# 1-D Projectile Motion: Throwing a Rock

1. Jan 26, 2017

### Jarvis88

1. The problem statement, all variables and given/known data

You throw a small rock straight up from the edge of a highway bridge that crosses a river. The rock passes you on its way down, 5.00 s after it was thrown. What is the speed of the rock just before it reaches the water 21.0 m below the point where the rock left your hand? Ignore air resistance.

2. Relevant equations

y= y0+v0t-1/2*gt2
v= v0 -1/2*gt.

3. The attempt at a solution
I used v= v0 -1/2*gt to arrive at the velocity that the rock was going at the moment it was passing the hand. My answer was v= 0- 1/2*(9.8m/s2), which gave me 24.5m/s. I have an idea of where to go from here. I know I need to use v2 − 2g(y − y 0).

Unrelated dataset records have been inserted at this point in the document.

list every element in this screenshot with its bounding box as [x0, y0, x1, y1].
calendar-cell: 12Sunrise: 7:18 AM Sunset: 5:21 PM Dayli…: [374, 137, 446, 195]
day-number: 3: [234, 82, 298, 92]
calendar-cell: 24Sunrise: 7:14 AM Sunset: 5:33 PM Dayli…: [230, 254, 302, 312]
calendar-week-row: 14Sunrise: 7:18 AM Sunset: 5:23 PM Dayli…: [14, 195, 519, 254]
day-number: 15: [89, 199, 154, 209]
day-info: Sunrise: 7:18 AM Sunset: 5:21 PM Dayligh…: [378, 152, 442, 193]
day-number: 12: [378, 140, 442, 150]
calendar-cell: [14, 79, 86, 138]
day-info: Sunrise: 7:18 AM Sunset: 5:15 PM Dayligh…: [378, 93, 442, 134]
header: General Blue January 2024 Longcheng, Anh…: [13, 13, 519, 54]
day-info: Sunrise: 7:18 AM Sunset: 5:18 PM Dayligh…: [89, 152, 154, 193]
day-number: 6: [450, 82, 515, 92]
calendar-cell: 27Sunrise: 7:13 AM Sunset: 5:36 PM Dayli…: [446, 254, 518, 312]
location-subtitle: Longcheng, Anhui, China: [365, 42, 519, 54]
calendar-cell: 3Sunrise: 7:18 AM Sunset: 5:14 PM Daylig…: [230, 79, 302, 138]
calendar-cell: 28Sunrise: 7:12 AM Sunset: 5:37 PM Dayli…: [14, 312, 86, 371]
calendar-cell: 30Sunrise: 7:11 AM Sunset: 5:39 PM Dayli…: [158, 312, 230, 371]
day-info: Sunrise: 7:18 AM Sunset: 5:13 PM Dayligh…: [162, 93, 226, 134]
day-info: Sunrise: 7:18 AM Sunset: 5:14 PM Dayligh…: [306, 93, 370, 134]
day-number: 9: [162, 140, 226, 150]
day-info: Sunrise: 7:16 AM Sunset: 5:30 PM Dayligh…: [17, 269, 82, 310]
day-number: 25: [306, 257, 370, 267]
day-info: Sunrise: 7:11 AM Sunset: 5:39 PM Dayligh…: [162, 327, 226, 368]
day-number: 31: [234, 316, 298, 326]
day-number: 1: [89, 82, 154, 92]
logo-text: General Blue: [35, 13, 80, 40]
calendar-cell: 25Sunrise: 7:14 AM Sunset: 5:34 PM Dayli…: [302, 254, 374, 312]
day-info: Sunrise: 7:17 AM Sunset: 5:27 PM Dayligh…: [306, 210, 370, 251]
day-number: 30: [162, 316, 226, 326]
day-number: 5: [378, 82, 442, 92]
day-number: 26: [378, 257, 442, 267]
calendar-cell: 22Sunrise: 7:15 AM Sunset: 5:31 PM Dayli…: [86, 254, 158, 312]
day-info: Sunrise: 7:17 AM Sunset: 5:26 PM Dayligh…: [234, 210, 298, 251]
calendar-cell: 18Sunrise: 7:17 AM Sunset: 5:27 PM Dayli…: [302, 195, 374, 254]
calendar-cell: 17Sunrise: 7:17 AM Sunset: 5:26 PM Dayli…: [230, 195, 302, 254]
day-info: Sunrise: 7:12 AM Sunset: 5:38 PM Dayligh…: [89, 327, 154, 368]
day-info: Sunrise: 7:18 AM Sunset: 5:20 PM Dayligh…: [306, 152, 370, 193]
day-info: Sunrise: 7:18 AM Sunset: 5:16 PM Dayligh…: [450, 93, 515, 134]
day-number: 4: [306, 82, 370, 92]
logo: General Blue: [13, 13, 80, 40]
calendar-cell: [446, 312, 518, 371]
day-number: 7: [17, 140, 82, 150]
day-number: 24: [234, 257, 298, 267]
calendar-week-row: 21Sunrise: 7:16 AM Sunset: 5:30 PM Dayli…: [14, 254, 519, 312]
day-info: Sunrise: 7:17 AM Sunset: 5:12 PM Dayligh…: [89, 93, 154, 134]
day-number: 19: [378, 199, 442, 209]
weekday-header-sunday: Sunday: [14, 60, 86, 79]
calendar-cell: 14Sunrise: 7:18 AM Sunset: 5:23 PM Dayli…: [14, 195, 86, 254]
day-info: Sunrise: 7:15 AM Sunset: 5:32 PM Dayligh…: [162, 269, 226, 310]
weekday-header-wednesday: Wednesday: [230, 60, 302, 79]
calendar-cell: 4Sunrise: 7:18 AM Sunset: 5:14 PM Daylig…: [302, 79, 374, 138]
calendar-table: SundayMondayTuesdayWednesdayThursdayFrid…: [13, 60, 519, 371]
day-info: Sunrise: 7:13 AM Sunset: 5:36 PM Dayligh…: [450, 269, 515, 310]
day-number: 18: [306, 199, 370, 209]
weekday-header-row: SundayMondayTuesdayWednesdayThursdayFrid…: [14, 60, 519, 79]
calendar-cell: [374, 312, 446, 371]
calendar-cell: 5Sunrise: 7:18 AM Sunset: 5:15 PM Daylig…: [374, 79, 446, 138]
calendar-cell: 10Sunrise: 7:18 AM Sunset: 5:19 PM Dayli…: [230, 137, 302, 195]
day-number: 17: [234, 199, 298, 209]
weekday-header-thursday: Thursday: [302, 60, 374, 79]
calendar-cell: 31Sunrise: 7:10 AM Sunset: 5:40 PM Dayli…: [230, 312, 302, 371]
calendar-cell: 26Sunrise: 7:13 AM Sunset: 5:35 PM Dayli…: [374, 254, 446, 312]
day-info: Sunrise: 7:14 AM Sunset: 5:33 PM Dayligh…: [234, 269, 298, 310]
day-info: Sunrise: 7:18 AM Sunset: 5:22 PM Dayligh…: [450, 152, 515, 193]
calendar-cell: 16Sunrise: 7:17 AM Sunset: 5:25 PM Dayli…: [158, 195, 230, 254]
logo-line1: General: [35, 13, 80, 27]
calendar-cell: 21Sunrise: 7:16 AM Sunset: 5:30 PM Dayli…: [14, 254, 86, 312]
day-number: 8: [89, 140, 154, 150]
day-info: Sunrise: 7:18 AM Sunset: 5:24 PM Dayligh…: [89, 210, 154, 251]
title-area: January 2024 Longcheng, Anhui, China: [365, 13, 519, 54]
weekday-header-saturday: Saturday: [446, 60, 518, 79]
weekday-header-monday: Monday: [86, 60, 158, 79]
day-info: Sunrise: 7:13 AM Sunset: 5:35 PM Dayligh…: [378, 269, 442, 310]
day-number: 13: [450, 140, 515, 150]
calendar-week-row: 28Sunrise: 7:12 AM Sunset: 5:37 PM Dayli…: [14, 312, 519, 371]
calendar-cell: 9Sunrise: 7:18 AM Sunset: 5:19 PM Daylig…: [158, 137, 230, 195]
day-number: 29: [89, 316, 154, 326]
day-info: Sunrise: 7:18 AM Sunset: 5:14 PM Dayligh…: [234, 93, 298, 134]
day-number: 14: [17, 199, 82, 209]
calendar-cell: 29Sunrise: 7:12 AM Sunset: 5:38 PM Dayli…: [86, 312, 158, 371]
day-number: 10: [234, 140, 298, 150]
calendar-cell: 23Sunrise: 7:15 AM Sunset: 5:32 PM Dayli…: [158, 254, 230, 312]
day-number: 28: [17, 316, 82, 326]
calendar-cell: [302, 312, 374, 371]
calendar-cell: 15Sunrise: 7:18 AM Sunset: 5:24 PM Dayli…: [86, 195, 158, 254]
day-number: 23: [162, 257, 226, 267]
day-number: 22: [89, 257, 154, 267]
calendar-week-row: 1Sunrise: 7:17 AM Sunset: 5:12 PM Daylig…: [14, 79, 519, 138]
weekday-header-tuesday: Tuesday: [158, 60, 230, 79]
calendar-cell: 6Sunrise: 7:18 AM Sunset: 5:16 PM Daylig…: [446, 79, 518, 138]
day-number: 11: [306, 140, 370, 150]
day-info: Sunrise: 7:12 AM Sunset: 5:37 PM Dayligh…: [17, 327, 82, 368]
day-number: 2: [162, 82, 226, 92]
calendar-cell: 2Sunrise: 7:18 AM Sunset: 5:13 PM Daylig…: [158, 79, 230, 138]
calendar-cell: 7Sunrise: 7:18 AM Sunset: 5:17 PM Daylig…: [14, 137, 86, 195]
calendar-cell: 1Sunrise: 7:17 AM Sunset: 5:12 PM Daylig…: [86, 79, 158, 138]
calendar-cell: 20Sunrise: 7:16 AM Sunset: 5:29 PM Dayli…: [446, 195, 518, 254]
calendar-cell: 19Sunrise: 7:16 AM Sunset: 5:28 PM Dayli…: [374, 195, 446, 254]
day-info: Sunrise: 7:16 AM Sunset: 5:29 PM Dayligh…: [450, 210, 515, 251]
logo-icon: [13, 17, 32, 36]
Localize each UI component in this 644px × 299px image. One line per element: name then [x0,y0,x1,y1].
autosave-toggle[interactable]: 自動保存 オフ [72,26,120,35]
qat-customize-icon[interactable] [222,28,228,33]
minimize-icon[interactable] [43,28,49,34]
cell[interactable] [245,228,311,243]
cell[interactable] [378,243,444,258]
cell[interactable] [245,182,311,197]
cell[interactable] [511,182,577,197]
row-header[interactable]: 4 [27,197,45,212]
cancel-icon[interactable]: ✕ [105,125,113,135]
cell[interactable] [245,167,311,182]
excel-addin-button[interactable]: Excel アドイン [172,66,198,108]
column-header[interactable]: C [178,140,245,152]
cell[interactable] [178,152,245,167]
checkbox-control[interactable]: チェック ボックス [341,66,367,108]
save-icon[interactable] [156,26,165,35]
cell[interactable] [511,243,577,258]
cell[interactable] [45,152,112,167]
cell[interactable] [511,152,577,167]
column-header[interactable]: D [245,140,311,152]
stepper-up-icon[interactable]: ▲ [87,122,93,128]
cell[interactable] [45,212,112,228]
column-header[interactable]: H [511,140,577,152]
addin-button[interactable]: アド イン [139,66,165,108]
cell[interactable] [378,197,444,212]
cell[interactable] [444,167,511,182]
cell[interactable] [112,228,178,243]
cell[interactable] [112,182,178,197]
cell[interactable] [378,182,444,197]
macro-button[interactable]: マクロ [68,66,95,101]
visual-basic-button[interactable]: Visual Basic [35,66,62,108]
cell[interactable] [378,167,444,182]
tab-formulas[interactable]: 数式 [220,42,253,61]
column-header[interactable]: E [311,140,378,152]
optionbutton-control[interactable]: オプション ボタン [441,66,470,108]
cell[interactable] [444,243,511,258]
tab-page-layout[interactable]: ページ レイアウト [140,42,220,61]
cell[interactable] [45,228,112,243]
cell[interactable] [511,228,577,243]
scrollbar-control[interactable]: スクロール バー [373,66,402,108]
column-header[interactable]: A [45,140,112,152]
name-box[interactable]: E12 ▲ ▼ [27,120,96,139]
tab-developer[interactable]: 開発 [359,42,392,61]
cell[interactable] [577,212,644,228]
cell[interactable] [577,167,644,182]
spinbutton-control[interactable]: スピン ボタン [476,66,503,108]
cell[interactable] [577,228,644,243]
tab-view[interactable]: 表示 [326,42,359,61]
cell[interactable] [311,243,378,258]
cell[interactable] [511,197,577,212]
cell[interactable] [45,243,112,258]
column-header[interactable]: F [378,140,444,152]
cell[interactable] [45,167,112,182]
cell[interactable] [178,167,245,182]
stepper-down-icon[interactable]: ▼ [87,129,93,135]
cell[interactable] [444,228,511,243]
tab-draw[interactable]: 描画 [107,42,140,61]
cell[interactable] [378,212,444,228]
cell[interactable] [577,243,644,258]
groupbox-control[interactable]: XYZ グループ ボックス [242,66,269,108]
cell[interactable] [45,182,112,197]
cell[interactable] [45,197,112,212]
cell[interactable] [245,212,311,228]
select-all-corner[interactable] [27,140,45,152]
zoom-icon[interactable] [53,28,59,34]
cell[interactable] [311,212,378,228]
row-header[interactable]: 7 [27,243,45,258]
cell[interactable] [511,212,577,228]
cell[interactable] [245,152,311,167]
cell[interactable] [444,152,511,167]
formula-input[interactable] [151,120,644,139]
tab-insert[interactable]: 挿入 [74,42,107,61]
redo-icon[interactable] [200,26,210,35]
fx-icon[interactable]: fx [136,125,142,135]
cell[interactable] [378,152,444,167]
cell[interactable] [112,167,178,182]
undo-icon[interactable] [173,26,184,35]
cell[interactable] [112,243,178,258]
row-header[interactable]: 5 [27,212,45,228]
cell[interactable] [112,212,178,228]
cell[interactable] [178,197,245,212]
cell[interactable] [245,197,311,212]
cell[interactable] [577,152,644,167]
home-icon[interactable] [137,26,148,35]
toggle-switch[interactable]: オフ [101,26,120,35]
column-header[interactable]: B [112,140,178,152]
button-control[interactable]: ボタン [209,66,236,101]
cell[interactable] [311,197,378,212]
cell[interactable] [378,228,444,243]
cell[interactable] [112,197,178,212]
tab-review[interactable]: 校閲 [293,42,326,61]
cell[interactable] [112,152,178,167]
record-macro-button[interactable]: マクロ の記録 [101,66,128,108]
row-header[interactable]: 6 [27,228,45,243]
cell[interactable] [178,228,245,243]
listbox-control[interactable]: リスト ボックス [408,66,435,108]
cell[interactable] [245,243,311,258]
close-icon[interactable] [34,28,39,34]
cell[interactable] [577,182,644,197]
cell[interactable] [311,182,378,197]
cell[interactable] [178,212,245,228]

My issue is that I don't want to just memorize the equation. I need help deriving it from the two basic equations: y= y0+v0t-1/2*gt2 and v= v0 -1/2*gt. Once I do that, I believe I can finish the problem on my own.

2. Jan 26, 2017

### PeroK

So, you want to derive?

$v^2 - u^2 = 2as$

3. Jan 26, 2017

### Jarvis88

I think so, although I'm not sure what the s and u are for.

4. Jan 26, 2017

### PeroK

$u$ is the initial velocity and $s$ is the displacement. I'm not sure why $s$ is used, but it's fairly standard.

5. Jan 26, 2017

### PeroK

Here's my favourite derivation, as it reflects the way I think about kinematic problems:

$v^2-u^2 = (v-u)(v+u)$

Now:

$v-u = at$

Because the difference between the final and initial velocities is just the acceleration multiplied by the time.

And:

$\frac{v+u}{2} = v_{avg} \ \$ is the average velocity (when you have constant acceleration). Hence:

$v+u = 2v_{avg}$

And

$s = v_{avg}t \ \$ because the displacement is simply the average velocity multiplied by the time.

So, putting this all together:

$(v-u)(v+u) = at(v+u) = 2atv_{avg} = 2as$

6. Jan 26, 2017

### PeroK

You need to check where you got this second equation from.